▶ Task details: Restate the records word for word. Include no pictures.

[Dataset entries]
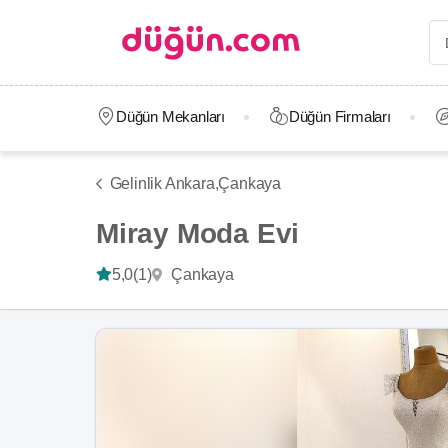
Düğün Mekanları
Düğün Firmaları
Gelinlik Ankara,
Çankaya
Miray Moda Evi
Çankaya
5,0
(1)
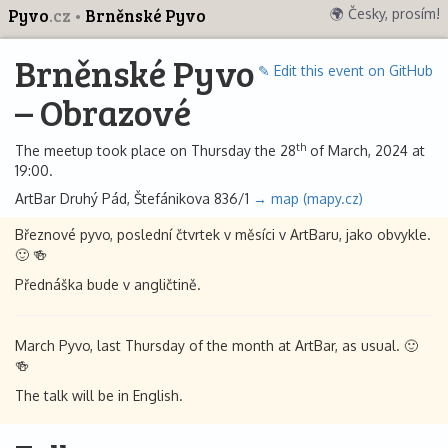
Pyvo
.cz
Brněnské Pyvo
🌍 Česky, prosím!
Brněnské Pyvo
✎ Edit this event on GitHub
– Obrazové
th
The meetup took place on Thursday the 28
of March, 2024 at
19:00.
ArtBar Druhý Pád, Štefánikova 836/1
→ map (mapy.cz)
Březnové pyvo, poslední čtvrtek v měsíci v ArtBaru, jako obvykle.
🙂 🍻
Přednáška bude v angličtině.
March Pyvo, last Thursday of the month at ArtBar, as usual. 🙂
🍻
The talk will be in English.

▶ Answer:
Düğün Mekanları
Düğün Firmaları
Gelinlik Ankara,
Çankaya
Miray Moda Evi
Çankaya
5,0
(1)
Pyvo
.cz
Brněnské Pyvo
🌍 Česky, prosím!
Brněnské Pyvo
✎ Edit this event on GitHub
– Obrazové
th
The meetup took place on Thursday the 28
of March, 2024 at
19:00.
ArtBar Druhý Pád, Štefánikova 836/1
→ map (mapy.cz)
Březnové pyvo, poslední čtvrtek v měsíci v ArtBaru, jako obvykle.
🙂 🍻
Přednáška bude v angličtině.
March Pyvo, last Thursday of the month at ArtBar, as usual. 🙂
🍻
The talk will be in English.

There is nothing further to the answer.